4. The Docker daemon sends the response back to your web browser, which renders it for display.

By default, the Nginx welcome page is configured to be served when you access the web server without specifying a specific file or location. This is why you see the Nginx welcome message when you visit localhost:8000. The welcome page typically displays the Nginx logo and a "Welcome to nginx!" message.

In summary, the docker run command creates and starts a Docker container based on the Nginx image, and the port mapping (-p) allows you to access the Nginx web server running inside the container on your local machine. By visiting localhost:8000 in your web browser, you can see the default Nginx welcome page served by the Nginx container.

MariaDB is an open-source relational database management system (RDBMS) that is a fork of MySQL. It was developed as a drop-in replacement for MySQL, designed to maintain compatibility with MySQL and provide additional features and improvements.

The "wordpress" database is commonly associated with the WordPress content management system (CMS). WordPress uses a database to store its content, including posts, pages, comments, user information, and other settings. When you install WordPress, you typically configure it to use a database, and the database is where all the data related to your WordPress site is stored.

By creating the "wordpress" database in your initialization script, you are setting up the container to be ready for hosting a WordPress site. The database will be used by WordPress to store its data once you install and configure WordPress.

PHP (Hypertext Preprocessor) is a server-side scripting language primarily used for web development. It is a popular programming language for creating dynamic web pages and applications. PHP code is embedded within HTML code and is executed on the server before the resulting HTML is sent to the client's browser.

PHP-FPM (FastCGI Process Manager) is an alternative PHP FastCGI implementation that improves the performance and scalability of PHP-based applications. It works by managing a pool of PHP worker processes, which can handle multiple requests simultaneously, leading to better resource utilization and reduced response times. PHP-FPM is commonly used in conjunction with web servers like Nginx or Apache to handle PHP requests efficiently, especially in high-traffic environments.

Web Server A web server is a software that handles requests from web browsers and delivers web content to users over the internet. It serves static files, such as HTML, CSS, and images, to the client's web browser. Popular web servers include Apache HTTP Server and Nginx.

Application Server An application server is a software framework that provides an environment for running web applications. It handles the execution of application logic and business processes. Application servers are responsible for dynamic content generation and interaction with databases. Examples of application servers include Apache Tomcat and JBoss.

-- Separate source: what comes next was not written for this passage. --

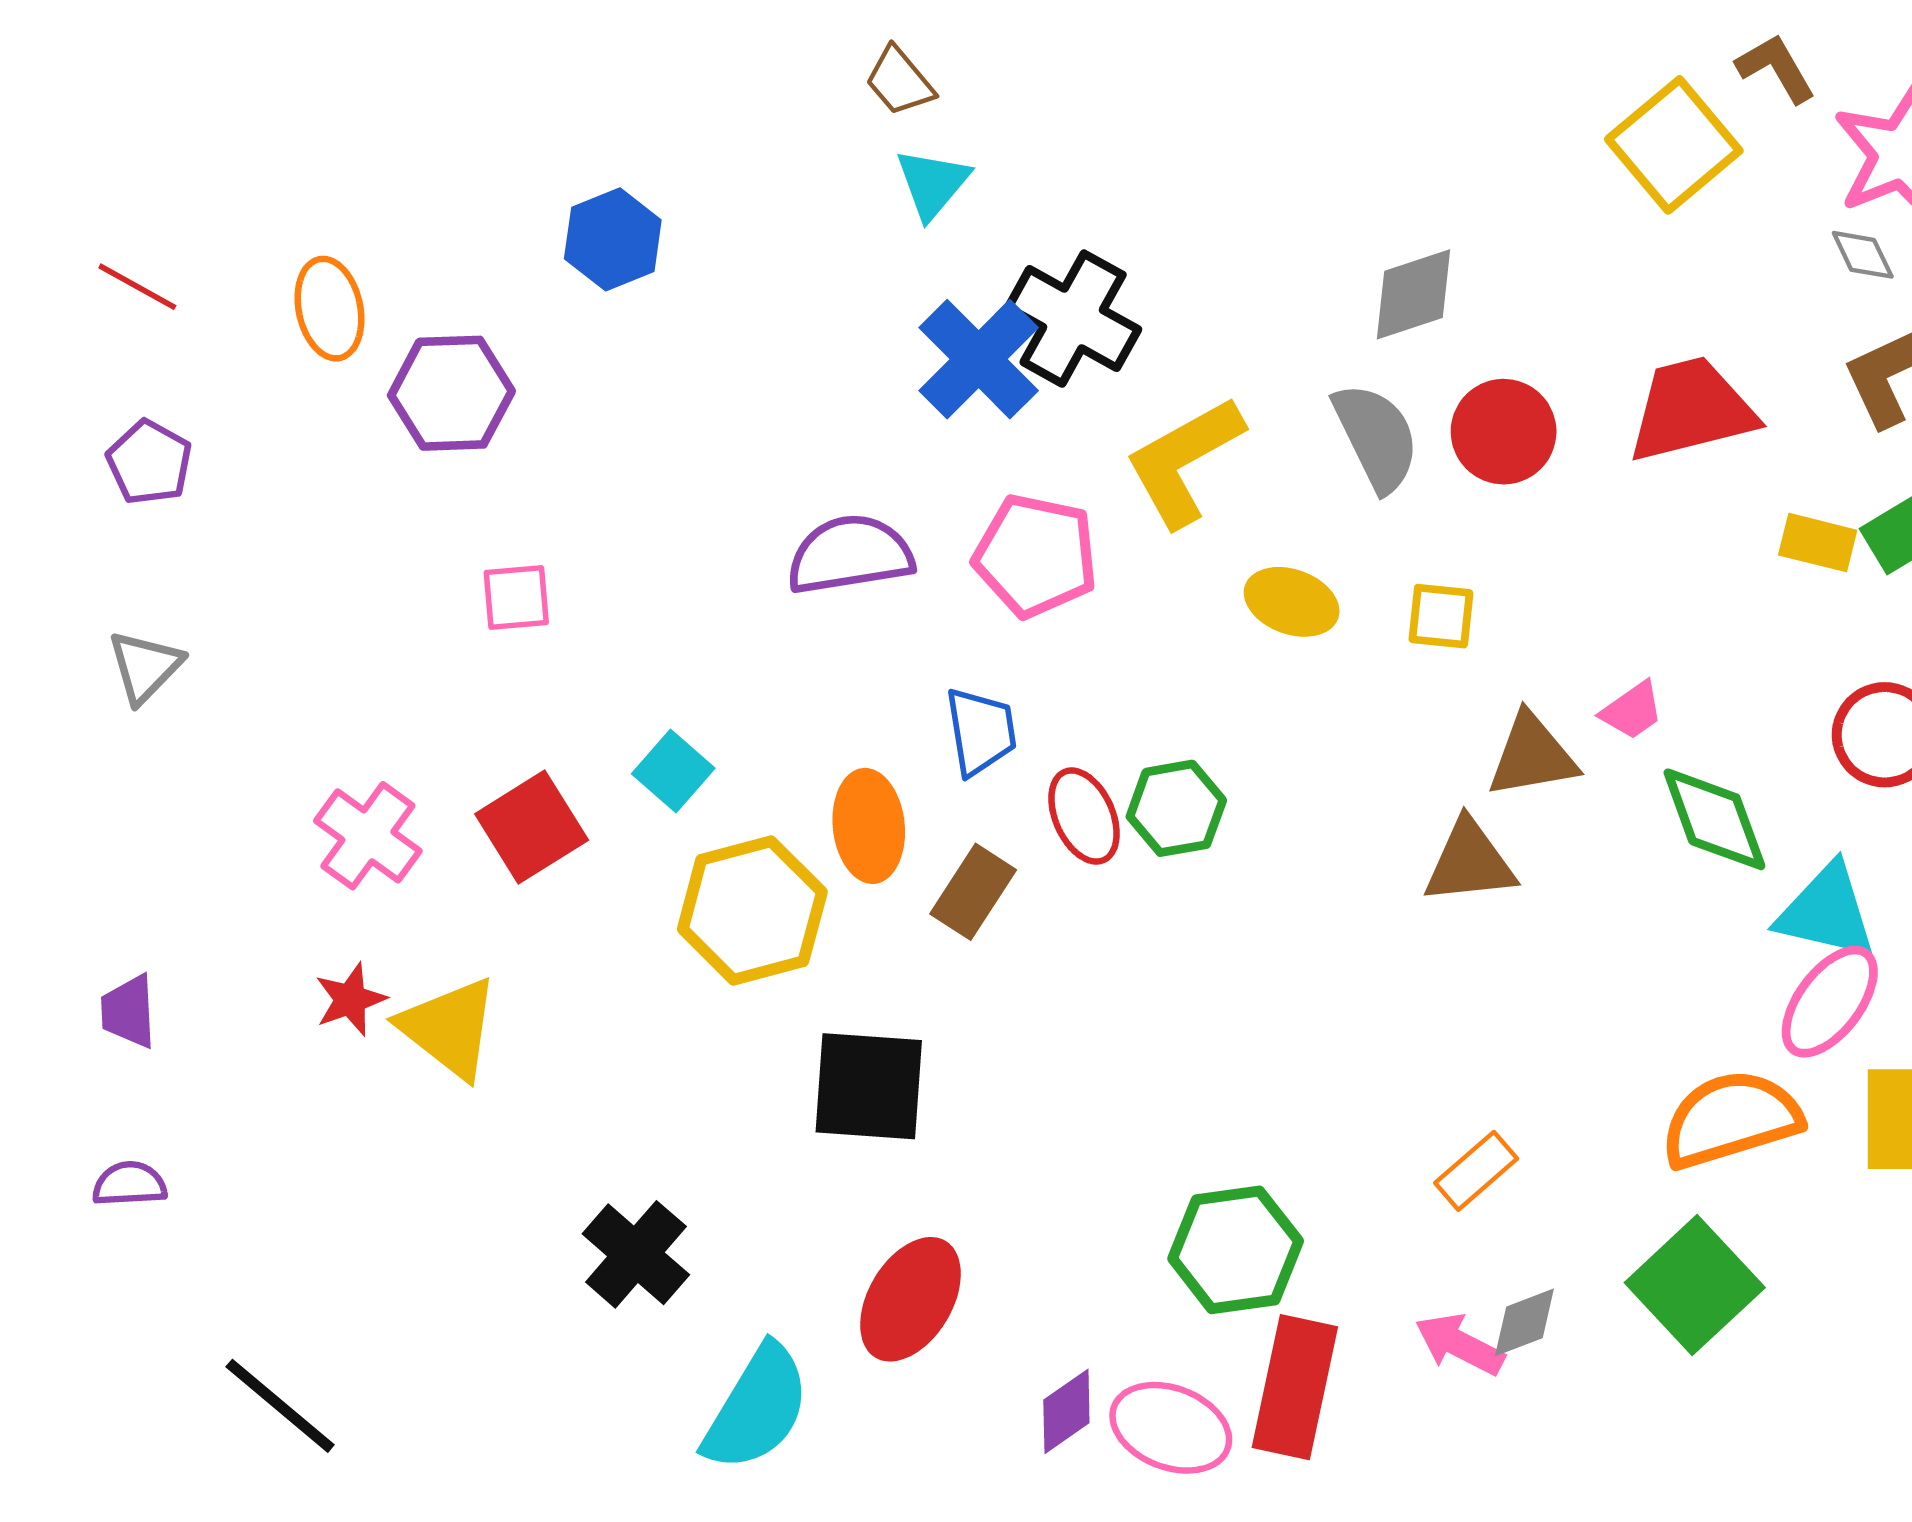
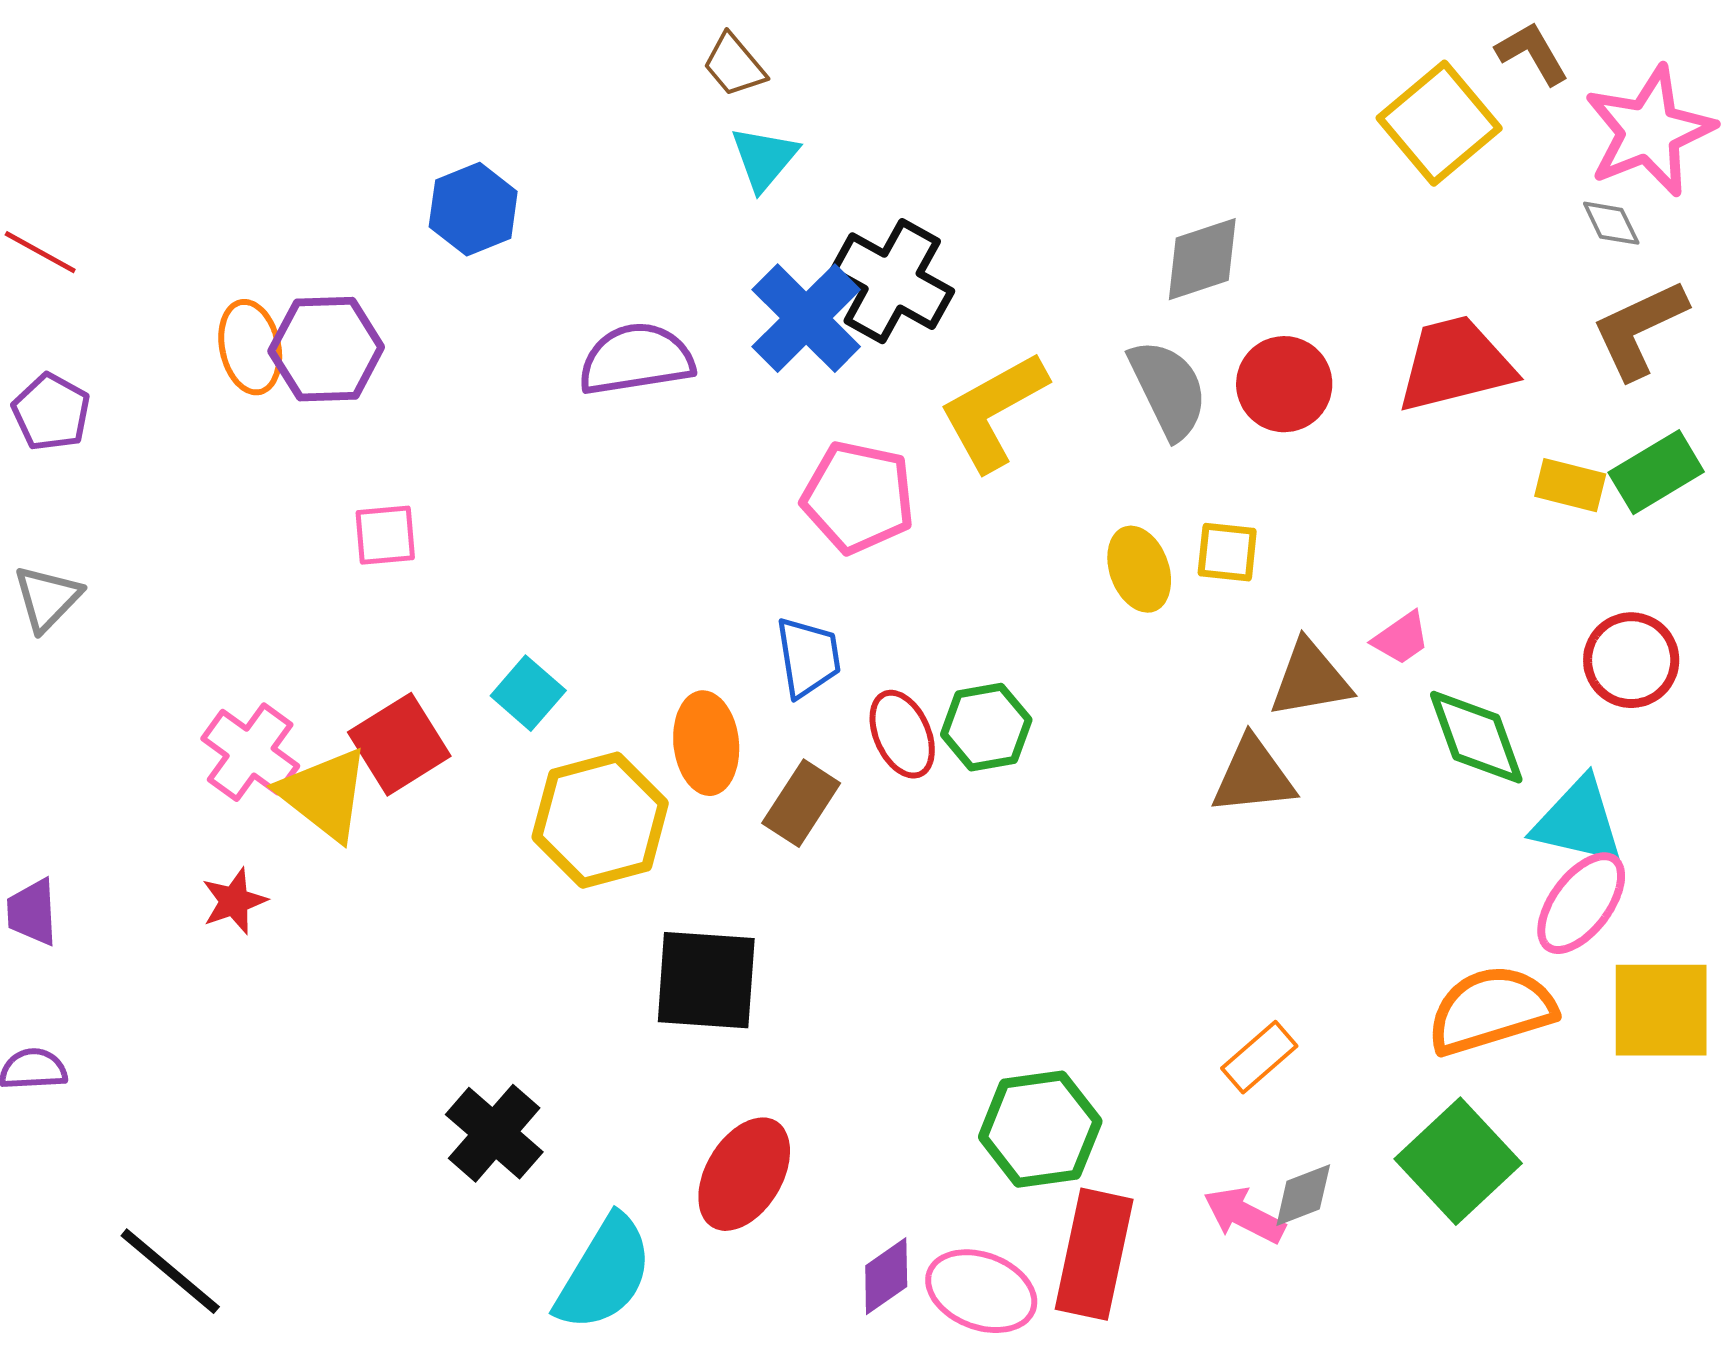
orange ellipse: (329, 309) -> (250, 347), moved
purple semicircle: (850, 555) -> (636, 359), moved
yellow ellipse: (1292, 602) -> (1139, 569), moved, turned 50
yellow triangle: (449, 1028) -> (324, 794), moved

Database A database is a structured collection of data that is organized and stored for easy access, retrieval, and manipulation. It is used to store and manage structured data for applications. Examples of databases include MySQL, PostgreSQL, and Oracle Database.

Relation The web server, application server, and database work together to serve dynamic web applications. When a user makes a request to a web application through their web browser, the web server receives the request. It can handle static content by itself, but for dynamic content, it passes the request to the application server.

The application server executes the application's logic, retrieves or updates data from the database, and generates a dynamic response. It communicates with the database to perform operations like reading, writing, or modifying data.

The database stores and manages the application's data. It provides a structured storage mechanism, and the application server interacts with it to perform data operations requested by the user.

In summary, the web server handles the initial request, the application server executes the application's logic and communicates with the database, and the database stores and manages the data needed by the application. Together, they form the infrastructure for serving dynamic web applications.